◆ **RECORDS SUPPLIED**:

§ §

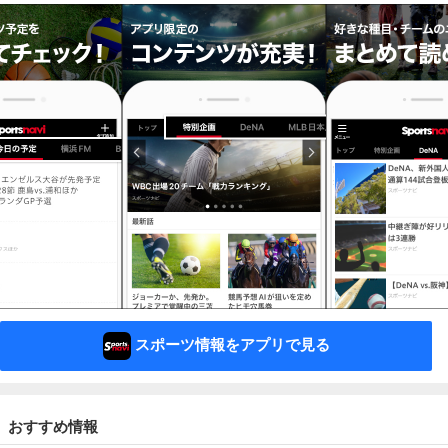
スポーツ情報をアプリで見る
おすすめ情報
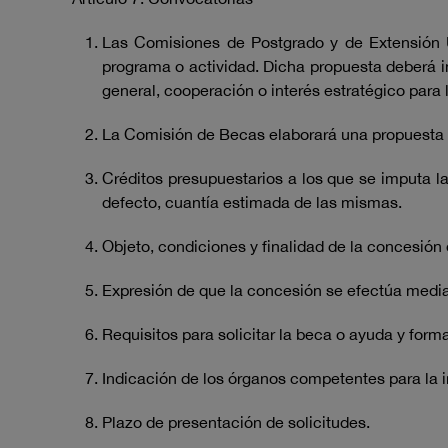
Las Comisiones de Postgrado y de Extensión U
programa o actividad. Dicha propuesta deberá i
general, cooperación o interés estratégico para 
La Comisión de Becas elaborará una propuesta de
Créditos presupuestarios a los que se imputa l
defecto, cuantía estimada de las mismas.
Objeto, condiciones y finalidad de la concesión
Expresión de que la concesión se efectúa medi
Requisitos para solicitar la beca o ayuda y forma
Indicación de los órganos competentes para la i
Plazo de presentación de solicitudes.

§ §

◆ **TASK ITEM**: For the listing above, identify each line bearing "propuesta".

◆ **EXERCISE RESULT**:
programa o actividad. Dicha propuesta deberá i
La Comisión de Becas elaborará una propuesta de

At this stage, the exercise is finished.